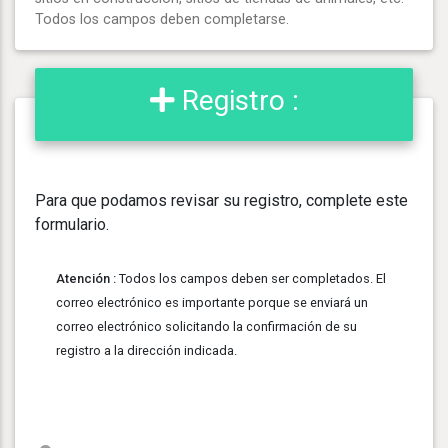
Todos los campos deben completarse.
Registro :
Para que podamos revisar su registro, complete este
formulario.
Atención :
Todos los campos deben ser completados. El
correo electrónico es importante porque se enviará un
correo electrónico solicitando la confirmación de su
registro a la dirección indicada.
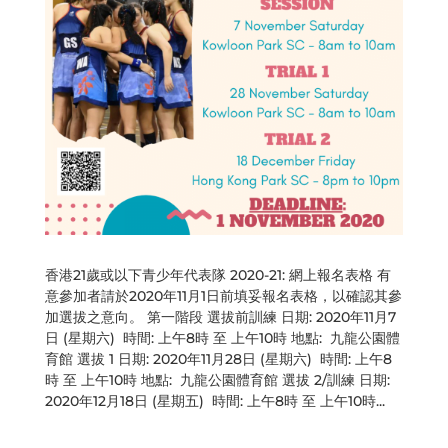
香港21歲或以下青少年代表隊 2020-21: 網上報名表格 有
意參加者請於2020年11月1日前填妥報名表格，以確認其參
加選拔之意向。 第一階段 選拔前訓練 日期: 2020年11月7
日 (星期六) 時間: 上午8時 至 上午10時 地點: 九龍公園體
育館 選拔 1 日期: 2020年11月28日 (星期六) 時間: 上午8
時 至 上午10時 地點: 九龍公園體育館 選拔 2/訓練 日期:
2020年12月18日 (星期五) 時間: 上午8時 至 上午10時...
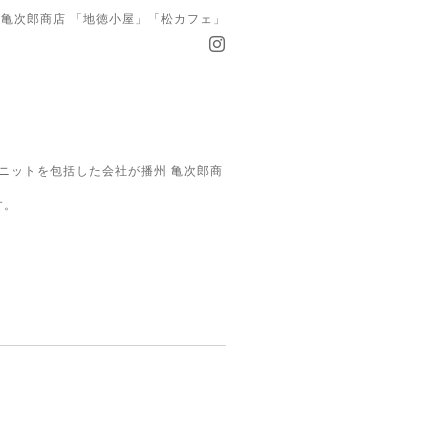
亀次郎商店 「地徳小屋」「松カフェ」
ニットを包括した会社が播州 亀次郎商
す。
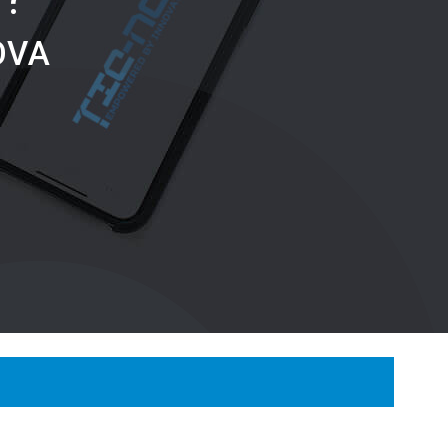
O
V
A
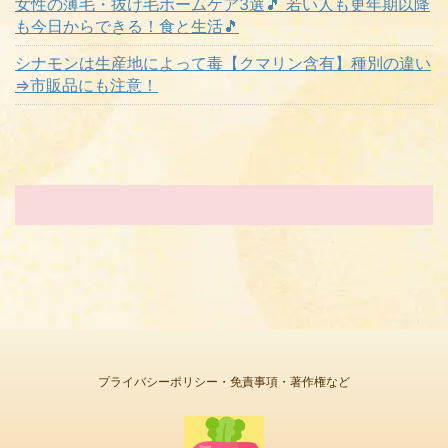
女性の薄毛・抜け毛ホームケア3選🎵 若い人も更年期以降
も今日からできる！食と生活🎵
シナモンは生産地によって毒【クマリン含有】種別の違い
⇒市販品にも注意！
プライバシーポリシー・免責事項・著作権など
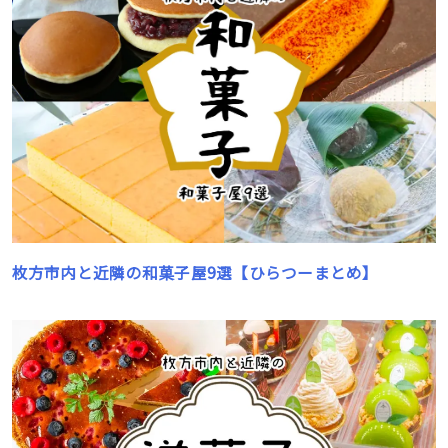
枚方市内と近隣の和菓子屋9選【ひらつーまとめ】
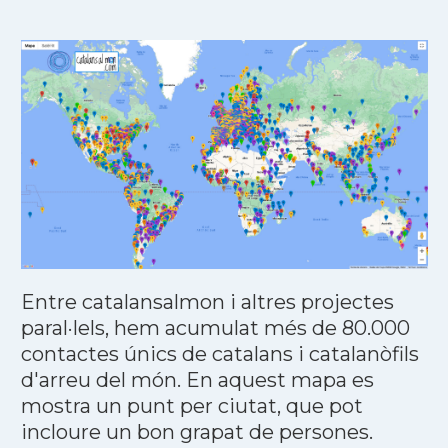
Entre catalansalmon i altres projectes
paral·lels, hem acumulat més de 80.000
contactes únics de catalans i catalanòfils
d'arreu del món. En aquest mapa es
mostra un punt per ciutat, que pot
incloure un bon grapat de persones.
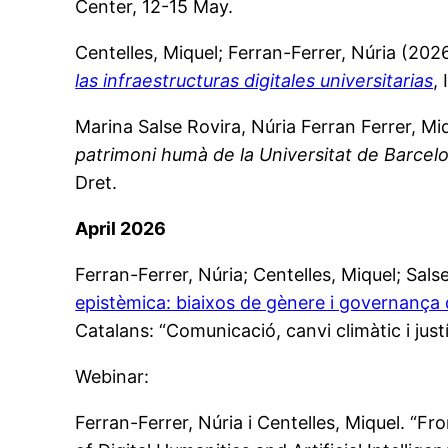
Center, 12-15 May.
Centelles, Miquel; Ferran-Ferrer, Núria (202
las infraestructuras digitales universitarias
,
Marina Salse Rovira, Núria Ferran Ferrer, Miqu
patrimoni humà de la Universitat de Barcel
Dret.
April 2026
Ferran-Ferrer, Núria; Centelles, Miquel; Sal
epistèmica: biaixos de gènere i governança
Catalans: “Comunicació, canvi climàtic i jus
Webinar:
Ferran-Ferrer, Núria i Centelles, Miquel. “F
_ _ _
Task to carry out: The pictures stay out; everything else in the records above must be repeated exactly.

Solution for this task:
Todos los campos deben completarse.
Registro :
Para que podamos revisar su registro, complete este
formulario.
Atención :
Todos los campos deben ser completados. El
correo electrónico es importante porque se enviará un
correo electrónico solicitando la confirmación de su
registro a la dirección indicada.
香港21歲或以下青少年代表隊 2020-21: 網上報名表格 有
意參加者請於2020年11月1日前填妥報名表格，以確認其參
加選拔之意向。 第一階段 選拔前訓練 日期: 2020年11月7
日 (星期六) 時間: 上午8時 至 上午10時 地點: 九龍公園體
育館 選拔 1 日期: 2020年11月28日 (星期六) 時間: 上午8
時 至 上午10時 地點: 九龍公園體育館 選拔 2/訓練 日期:
2020年12月18日 (星期五) 時間: 上午8時 至 上午10時...
亀次郎商店 「地徳小屋」「松カフェ」
ニットを包括した会社が播州 亀次郎商
す。
O
V
A
女性の薄毛・抜け毛ホームケア3選🎵 若い人も更年期以降
も今日からできる！食と生活🎵
シナモンは生産地によって毒【クマリン含有】種別の違い
⇒市販品にも注意！
プライバシーポリシー・免責事項・著作権など
枚方市内と近隣の和菓子屋9選【ひらつーまとめ】
Entre catalansalmon i altres projectes
paral·lels, hem acumulat més de 80.000
contactes únics de catalans i catalanòfils
d'arreu del món. En aquest mapa es
mostra un punt per ciutat, que pot
incloure un bon grapat de persones.
Center, 12-15 May.
Centelles, Miquel; Ferran-Ferrer, Núria (202
las infraestructuras digitales universitarias
,
Marina Salse Rovira, Núria Ferran Ferrer, Miqu
patrimoni humà de la Universitat de Barcel
Dret.
April 2026
Ferran-Ferrer, Núria; Centelles, Miquel; Sal
epistèmica: biaixos de gènere i governança
Catalans: “Comunicació, canvi climàtic i jus
Webinar:
Ferran-Ferrer, Núria i Centelles, Miquel. “F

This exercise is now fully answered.